Examples of the present invention are shown below together with comparative examples. In each example, the base concrete is prepared by using the materials shown in Table 1 at a weight ratio shown in Table 2.

[Examples and Comparative Examples]
At the time of mixing the base concrete shown in Table 2, a setting retarder having the composition shown in Table 3 or 4 (% in the table means% by weight) is added, mixed by a concrete mixer, and further mixed for 15 minutes. After the elapse of time, the quick-hardening materials shown in Table 3 or Table 4 were added and mixed with a concrete mixer, and the pot life after mixing the quick-hardening materials and the age strength of 6 to 12 hours were measured. The results are shown in Tables 3 and 4. In addition, Table 5 shows the fast-hardening materials used. The pot life and age strength were measured by the following methods.

[Pot life]
Circulation of fast-hardening concrete produced using a squeeze-type concrete pump allows time from the production of fast-hardening concrete until the point when the pressure during pumping reaches 80% or more of the maximum theoretical discharge pressure of the concrete pump. It was time to use. The test temperature is the sample No. 6 and no. Only 7 was set to 30 ° C, and the others were set to 20 ° C.
[Compressive strength]
Measured according to Japanese Industrial Standard JIS A 1108-1999 “Testing method for compressive strength of concrete”. The temperature at the time of sample preparation and the curing temperature were set to 30 ° C. only for samples No. 6 and No. 7, and 20 ° C. for others.

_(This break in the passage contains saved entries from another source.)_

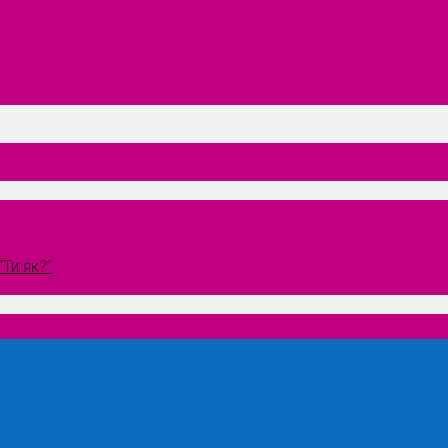
Ти як?”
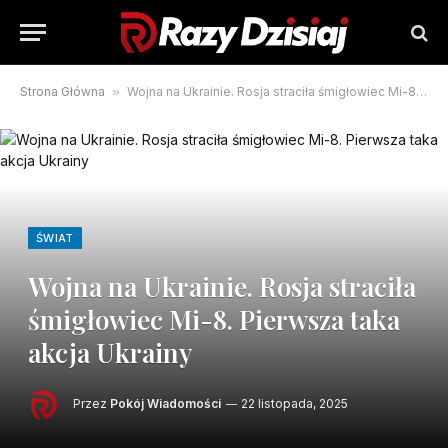
Strona Główna
»
Wojna na Ukrainie. Rosja straciła śmigłowiec Mi-8. Pierwsza taka akcja Ukrainy
ŚWIAT
Wojna na Ukrainie. Rosja straciła
śmigłowiec Mi-8. Pierwsza taka
akcja Ukrainy
Przez
Pokój Wiadomości
22 listopada, 2025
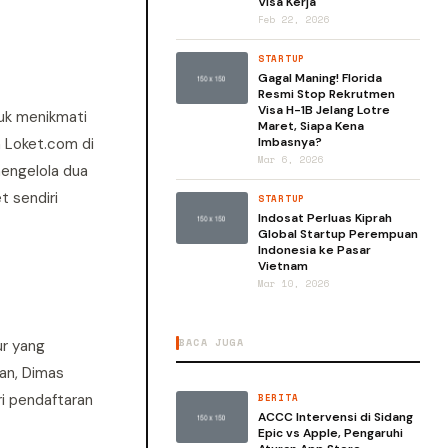
Visa Kerja
Feb 22, 2026
STARTUP
Gagal Maning! Florida
Resmi Stop Rekrutmen
Visa H-1B Jelang Lotre
tuk menikmati
Maret, Siapa Kena
n Loket.com di
Imbasnya?
Mar 6, 2026
mengelola dua
t sendiri
STARTUP
Indosat Perluas Kiprah
Global Startup Perempuan
Indonesia ke Pasar
Vietnam
Mar 10, 2026
BACA JUGA
ur yang
an, Dimas
ri pendaftaran
BERITA
ACCC Intervensi di Sidang
Epic vs Apple, Pengaruhi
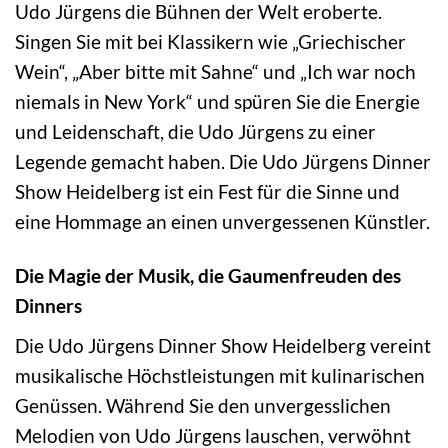
Udo Jürgens die Bühnen der Welt eroberte.
Singen Sie mit bei Klassikern wie „Griechischer
Wein“, „Aber bitte mit Sahne“ und „Ich war noch
niemals in New York“ und spüren Sie die Energie
und Leidenschaft, die Udo Jürgens zu einer
Legende gemacht haben. Die Udo Jürgens Dinner
Show Heidelberg ist ein Fest für die Sinne und
eine Hommage an einen unvergessenen Künstler.
Die Magie der Musik, die Gaumenfreuden des
Dinners
Die Udo Jürgens Dinner Show Heidelberg vereint
musikalische Höchstleistungen mit kulinarischen
Genüssen. Während Sie den unvergesslichen
Melodien von Udo Jürgens lauschen, verwöhnt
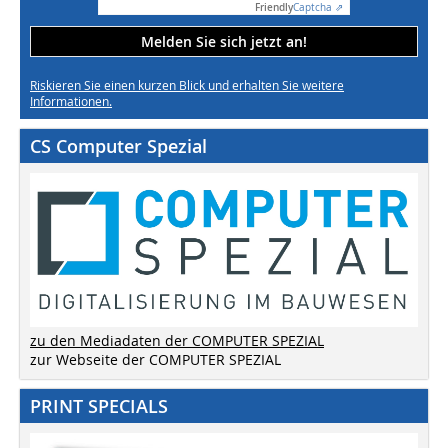
Friendly
Captcha ⇗
Melden Sie sich jetzt an!
Riskieren Sie einen kurzen Blick und erhalten Sie weitere
Informationen.
CS Computer Spezial
zu den Mediadaten der COMPUTER SPEZIAL
zur Webseite der COMPUTER SPEZIAL
PRINT SPECIALS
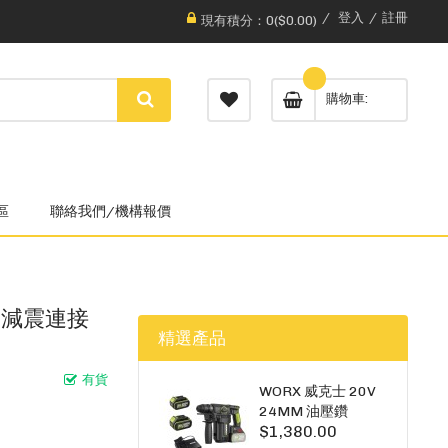
登入
註冊
現有積分：0($0.00)
購物車
區
聯絡我們/機構報價
雙勾減震連接
精選產品
有貨
WORX 威克士 20V
24MM 油壓鑽
$1,380.00
WU385.3（雙5A電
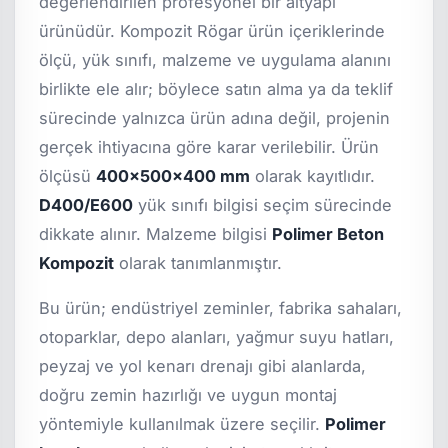
değerlendirilen profesyonel bir altyapı
ürünüdür. Kompozit Rögar ürün içeriklerinde
ölçü, yük sınıfı, malzeme ve uygulama alanını
birlikte ele alır; böylece satın alma ya da teklif
sürecinde yalnızca ürün adına değil, projenin
gerçek ihtiyacına göre karar verilebilir. Ürün
ölçüsü
400x500x400 mm
olarak kayıtlıdır.
D400/E600
yük sınıfı bilgisi seçim sürecinde
dikkate alınır. Malzeme bilgisi
Polimer Beton
Kompozit
olarak tanımlanmıştır.
Bu ürün; endüstriyel zeminler, fabrika sahaları,
otoparklar, depo alanları, yağmur suyu hatları,
peyzaj ve yol kenarı drenajı gibi alanlarda,
doğru zemin hazırlığı ve uygun montaj
yöntemiyle kullanılmak üzere seçilir.
Polimer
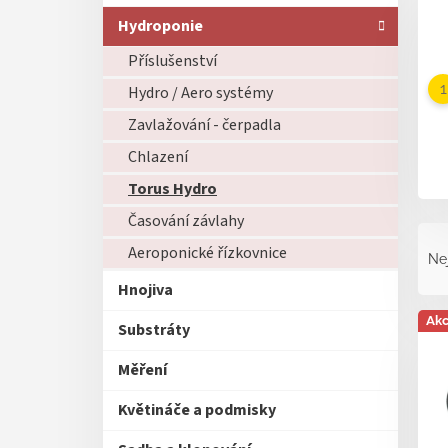
Hydroponie
Příslušenství
Hydro / Aero systémy
Zavlažování - čerpadla
Chlazení
Torus Hydro
Časování závlahy
Ř
a
Aeroponické řízkovnice
Ne
z
Hnojiva
e
V
n
Ak
Substráty
ý
í
p
p
Měření
i
r
s
o
Květináče a podmisky
p
d
r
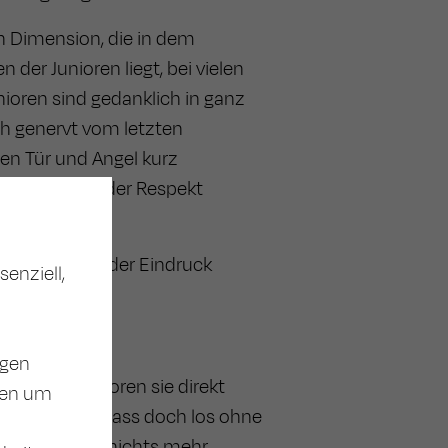
n Dimension, die in dem
der Junioren liegt, bei vielen
ioren sind gedanklich in ganz
ch genervt vom letzten
n Tür und Angel kurz
 als mangelnder Respekt
ielen Junioren der Eindruck
enziell,
igen
enn die Junioren sie direkt
ten um
ie sagen: „Ich lass doch los ohne
dass sie sich nichts mehr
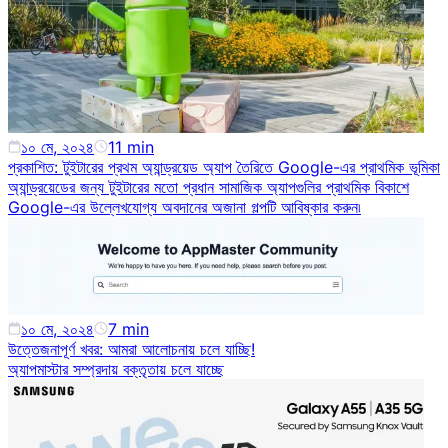
১০ মে, ২০২৪
11
min
প্রকাশিত: টুইটারের প্রথম অ্যান্ড্রয়েড অ্যাপ তৈরিতে Google-এর প্রাথমিক ভূমিকা
অ্যান্ড্রয়েডের জন্য টুইটারের মতো প্রধান সামাজিক অ্যাপগুলির প্রাথমিক বিকাশে
Google-এর উল্লেখযোগ্য অবদানের অজানা গল্পটি আবিষ্কার করুন৷
১০ মে, ২০২৪
7
min
উত্তেজনাপূর্ণ খবর: আমরা আলোচনায় চলে যাচ্ছি!
অ্যাপমাস্টার সম্প্রদায় বক্তৃতায় চলে যাচ্ছে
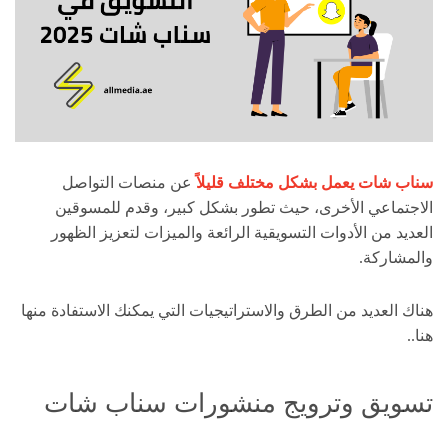
سناب شات يعمل بشكل مختلف قليلاً
عن منصات التواصل
الاجتماعي الأخرى، حيث ت
طور بشكل كبير، وقدم للمسوقين
العديد من الأدوات التسويقية الرائعة والميزات لتعزيز الظهور
والمشاركة.
هناك العديد من الطرق والاستراتيجيات التي يمكنك الاستفادة منها
هنا..
تسويق وترويج منشورات سناب شات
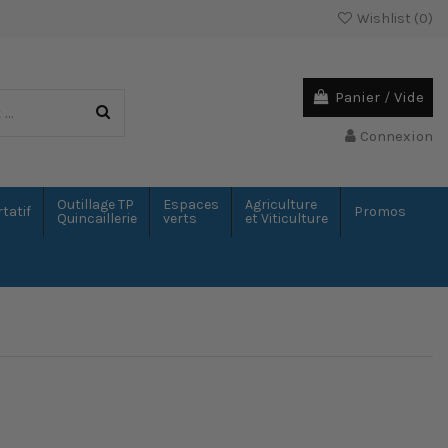
Wishlist (
0
)
Panier
/
Vide
Connexion
Outillage TP
Espaces
Agriculture
tatif
Promos
Quincaillerie
verts
et Viticulture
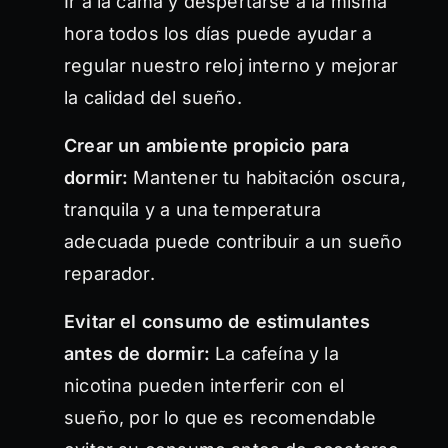
Ir a la cama y despertarse a la misma
hora todos los días puede ayudar a
regular nuestro reloj interno y mejorar
la calidad del sueño.
Crear un ambiente propicio para
dormir:
Mantener tu habitación oscura,
tranquila y a una temperatura
adecuada puede contribuir a un sueño
reparador.
Evitar el consumo de estimulantes
antes de dormir:
La cafeína y la
nicotina pueden interferir con el
sueño, por lo que es recomendable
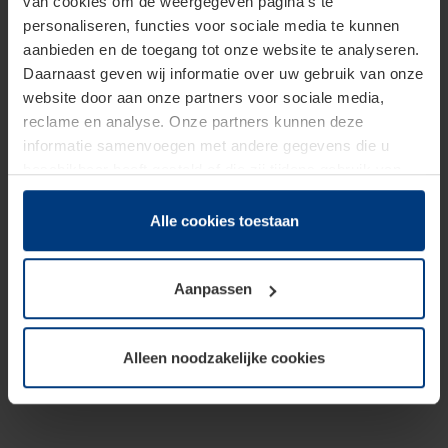
van cookies om de weergegeven pagina's te
personaliseren, functies voor sociale media te kunnen
aanbieden en de toegang tot onze website te analyseren.
Daarnaast geven wij informatie over uw gebruik van onze
website door aan onze partners voor sociale media,
reclame en analyse. Onze partners kunnen deze
informatie samenvoegen met andere gegevens die u
beschikbaar heeft gesteld of die zij tijdens gebruik van
hun diensten hebben verzameld.
Juridisch hebben wij het recht om cookies op uw
Alle cookies toestaan
computer te plaatsen wanneer dit voor de juiste werking
van deze pagina's absoluut vereist is. Voor alle andere
Aanpassen
soorten cookies is uw toestemming benodigd. Uw
toestemming kunt u op elk moment bij de uitleg van de
cookies op pagina
Privacyverklaring
op onze website
Alleen noodzakelijke cookies
wijzigen of herroepen.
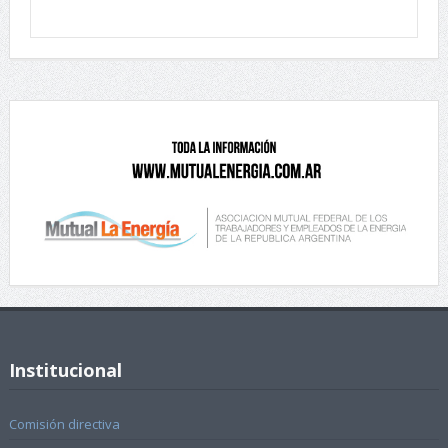
Institucional
Comisión directiva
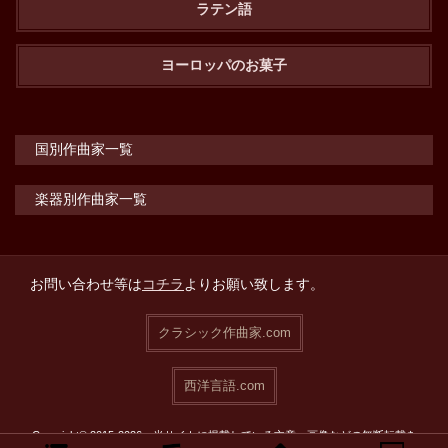
ラテン語
ヨーロッパのお菓子
国別作曲家一覧
楽器別作曲家一覧
お問い合わせ等は
コチラ
よりお願い致します。
クラシック作曲家.com
西洋言語.com
Copyright© 2015-2026 当サイトに掲載している文章・画像などの無断転載を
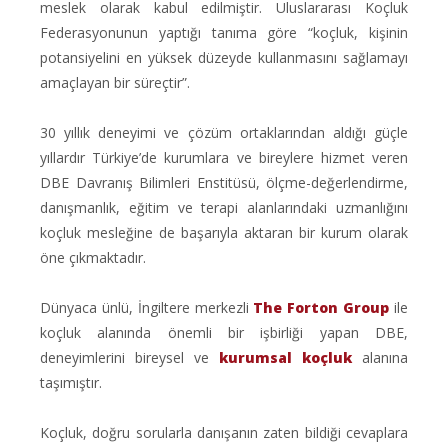
meslek olarak kabul edilmiştir. Uluslararası Koçluk
Federasyonunun yaptığı tanıma göre “koçluk, kişinin
potansiyelini en yüksek düzeyde kullanmasını sağlamayı
amaçlayan bir süreçtir”.
30 yıllık deneyimi ve çözüm ortaklarından aldığı güçle
yıllardır Türkiye’de kurumlara ve bireylere hizmet veren
DBE Davranış Bilimleri Enstitüsü, ölçme-değerlendirme,
danışmanlık, eğitim ve terapi alanlarındaki uzmanlığını
koçluk mesleğine de başarıyla aktaran bir kurum olarak
öne çıkmaktadır.
Dünyaca ünlü, İngiltere merkezli
The Forton Group
ile
koçluk alanında önemli bir işbirliği yapan DBE,
deneyimlerini bireysel ve
kurumsal koçluk
alanına
taşımıştır.
Koçluk, doğru sorularla danışanın zaten bildiği cevaplara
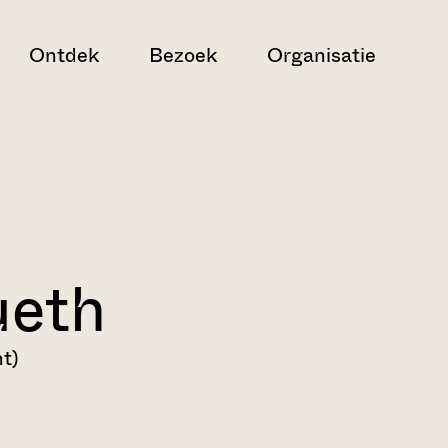
Ontdek
Bezoek
Organisatie
ueth
t)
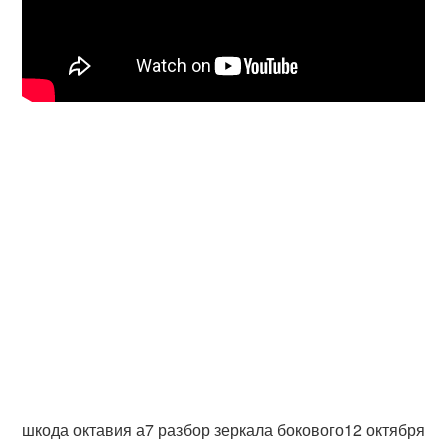
шкода октавия а7 разбор зеркала бокового12 октября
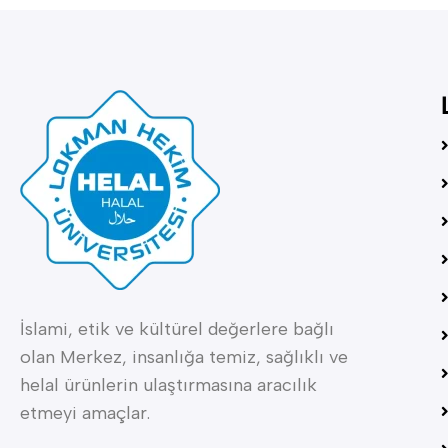
İslami, etik ve kültürel değerlere bağlı
olan Merkez, insanlığa temiz, sağlıklı ve
helal ürünlerin ulaştırmasına aracılık
etmeyi amaçlar.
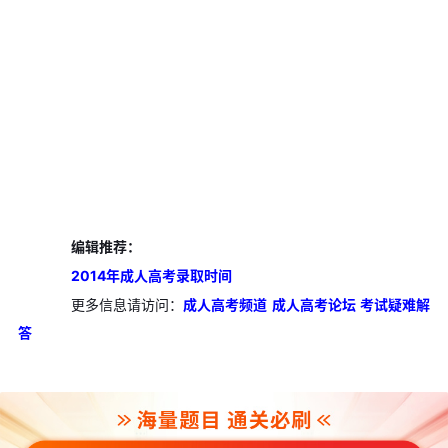
编辑推荐：
2014年成人高考录取时间
更多信息请访问：
成人高考频道
成人高考论坛
考试疑难解
答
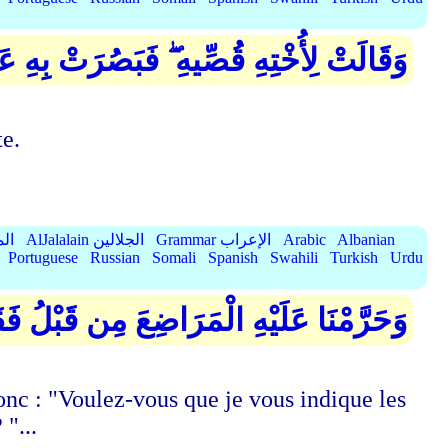
بَصُرَتْ بِهِ عَن جُنُبٍ وَهُمْ لَا يَشْعُرُونَ
te.
الميسر
AlJalalain الجلالين
Grammar الإعراب
Arabic
Albanian
Portuguese
Russian
Somali
Spanish
Swahili
Turkish
Urdu
َيْتٍ يَكْفُلُونَهُ لَكُمْ وَهُمْ لَهُ نَاصِحُونَ
donc : "Voulez-vous que je vous indique les
"...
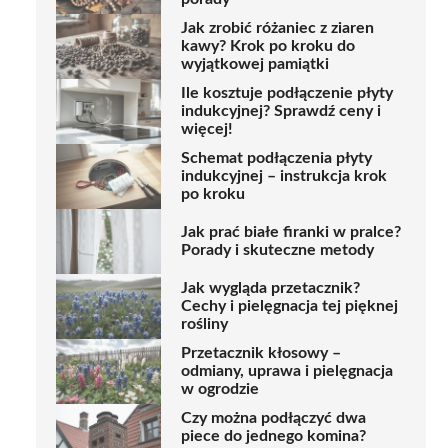
Jak zrobić różaniec z ziaren
kawy? Krok po kroku do
wyjątkowej pamiątki
Ile kosztuje podłączenie płyty
indukcyjnej? Sprawdź ceny i
więcej!
Schemat podłączenia płyty
indukcyjnej – instrukcja krok
po kroku
Jak prać białe firanki w pralce?
Porady i skuteczne metody
Jak wygląda przetacznik?
Cechy i pielęgnacja tej pięknej
rośliny
Przetacznik kłosowy –
odmiany, uprawa i pielęgnacja
w ogrodzie
Czy można podłączyć dwa
piece do jednego komina?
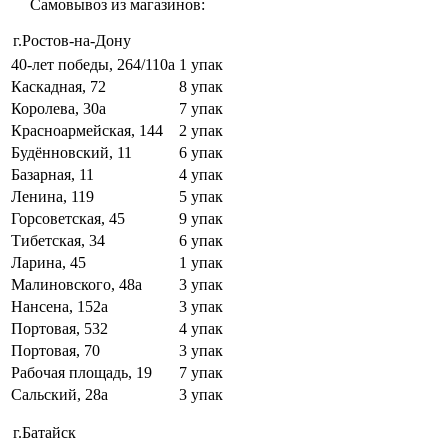
Самовывоз из магазинов:
г.Ростов-на-Дону
40-лет победы, 264/110а
1 упак
Каскадная, 72
8 упак
Королева, 30а
7 упак
Красноармейская, 144
2 упак
Будённовский, 11
6 упак
Базарная, 11
4 упак
Ленина, 119
5 упак
Горсоветская, 45
9 упак
Тибетская, 34
6 упак
Ларина, 45
1 упак
Малиновского, 48а
3 упак
Нансена, 152а
3 упак
Портовая, 532
4 упак
Портовая, 70
3 упак
Рабочая площадь, 19
7 упак
Сальский, 28a
3 упак
г.Батайск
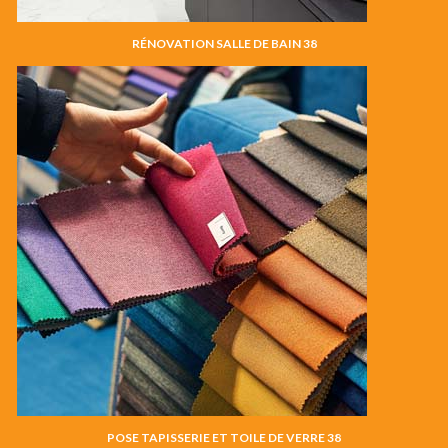
RÉNOVATION SALLE DE BAIN 38
POSE TAPISSERIE ET TOILE DE VERRE 38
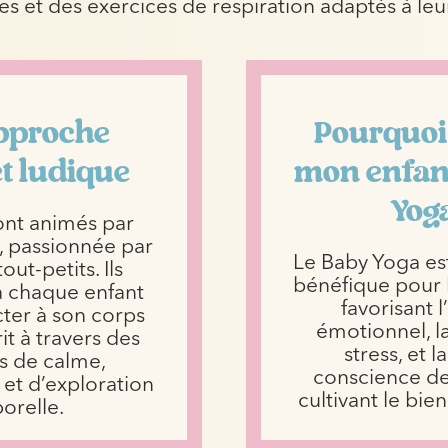
es et des exercices de respiration adaptés à leu
pproche
Pourquoi 
t ludique
mon enfan
Yog
ont animés par
 passionnée par
Le Baby Yoga es
tout-petits. Ils
bénéfique pour l
à chaque enfant
favorisant l
ter à son corps
émotionnel, l
it à travers des
stress, et l
 de calme,
conscience de 
et d’exploration
cultivant le bie
orelle.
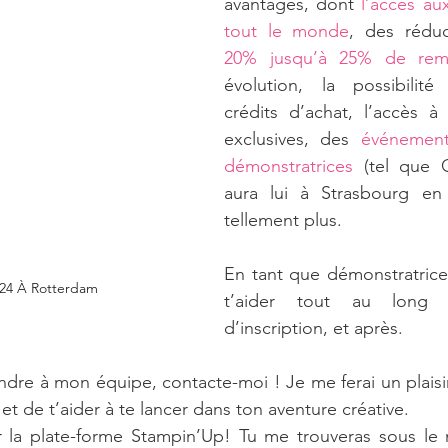
avantages, dont 
l’accès au
tout le monde
, des réduc
20% jusqu’à 25% de rem
évolution, la possibilité
crédits d’achat, l’accès à
exclusives, des 
événement
démonstratrices
 (tel que 
aura lui à Strasbourg en
tellement plus.
En tant que démonstratrice, 
24 À Rotterdam
t’aider tout au long 
d’inscription, et après. 
oindre à mon équipe, contacte-moi ! Je me ferai un plaisi
et de t’aider à te lancer dans ton aventure créative.
r la plate-forme Stampin’Up! Tu me trouveras sous le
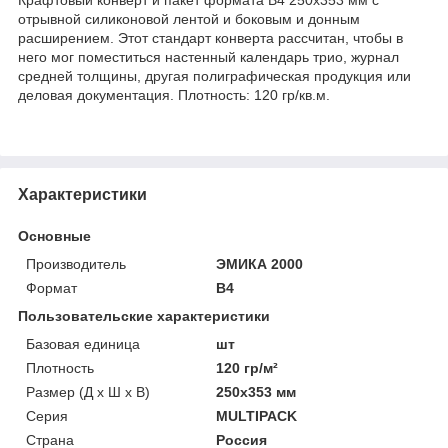
отрывной силиконовой лентой и боковым и донным
расширением. Этот стандарт конверта рассчитан, чтобы в
него мог поместиться настенный календарь трио, журнал
средней толщины, другая полиграфическая продукция или
деловая документация. Плотность: 120 гр/кв.м.
Характеристики
Основные
Производитель
ЭМИКА 2000
Формат
B4
Пользовательские характеристики
Базовая единица
шт
Плотность
120 гр/м²
Размер (Д х Ш х В)
250х353 мм
Серия
MULTIPACK
Страна
Россия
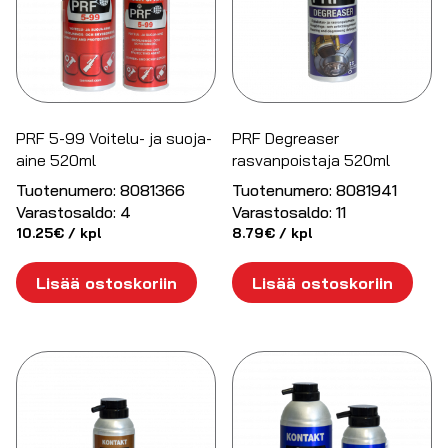
PRF 5-99 Voitelu- ja suoja-
PRF Degreaser
aine 520ml
rasvanpoistaja 520ml
Tuotenumero:
8081366
Tuotenumero:
8081941
Varastosaldo:
4
Varastosaldo:
11
10.25
€
/ kpl
8.79
€
/ kpl
Lisää ostoskoriin
Lisää ostoskoriin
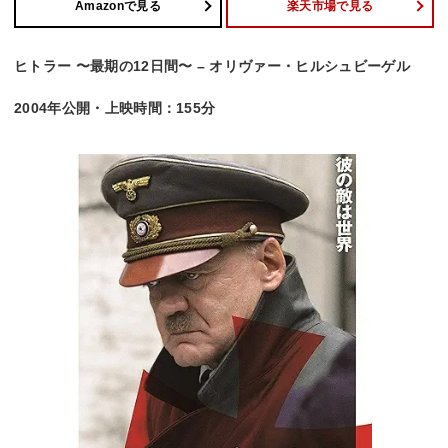
Amazonで見る
楽天市場で見る
ヒトラー 〜最期の12日間〜 – オリヴァー・ヒルシュビーゲル
2004年公開・上映時間：155分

In all of the samples (No. 1 to No. 7) of this example, the pot life was 1 hour or more, and the strength at the age of 12 hours was 30 N / mm ² or more. In particular, samples No. ^{2 to} No. 7 in which gypsum and alkali metal sulfate were added to the base concrete had a strength of 40 N / mm ² or more at an age of 12 hours.
On the other hand, comparative samples No. 11 to No. 14 shown in Table 3 are different from the present invention in the retarder components, and comparative samples No. 15 to No. 17 are different from the present invention in the components of the quick-hardening material. It is impossible to achieve both a pot life and a high age of 12 hours.

Claims (4)

A setting retarder composed of oxycarboxylic acid or a salt thereof and lithium carbonate is added at the time of mixing the base concrete or immediately after mixing, and the hardened base mainly composed of CaO · Al ₂ O ₃ crystals is added to the mixed base concrete. A method for producing fast-hardening concrete, characterized in that a material is added during construction.
Method for producing a rapid-concrete of claim 1, wherein the powdery rapid setting material composed mainly of CaO · Al ₂ O ₃ crystals in the slurry is added to the base concrete.
Method for producing a rapid-concrete according to claim 1 or 2 is added to the base concrete after preformed hydration phase CaO · Al ₂ O ₃ crystal particle surface layer of the powdered fast hardwood mainly.
The fast-curing concrete according to any one of claims 1 to 3, wherein a concrete having a strength of 12 hours at an age of 20 N / mm ² or more is produced at a temperature of 20 to 30 ° C, maintaining a pot life of 1 to 3 hours. Production method.